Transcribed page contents

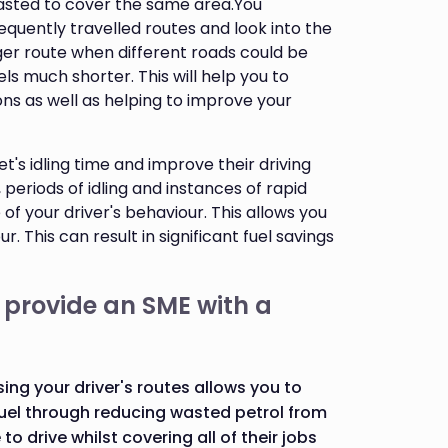
wasted to cover the same area.You
equently travelled routes and look into the
ger route when different roads could be
ls much shorter. This will help you to
ns as well as helping to improve your
t's idling time and improve their driving
 periods of idling and instances of rapid
of your driver's behaviour. This allows you
. This can result in significant fuel savings
 provide an SME with a
sing your driver's routes allows you to
uel through reducing wasted petrol from
o drive whilst covering all of their jobs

### Work required
Copy all the lines of data exactly as they appear, dropping any images.

### Task response
wasted to cover the same area.You
equently travelled routes and look into the
ger route when different roads could be
ls much shorter. This will help you to
ns as well as helping to improve your
t's idling time and improve their driving
 periods of idling and instances of rapid
of your driver's behaviour. This allows you
. This can result in significant fuel savings
 provide an SME with a
sing your driver's routes allows you to
uel through reducing wasted petrol from
o drive whilst covering all of their jobs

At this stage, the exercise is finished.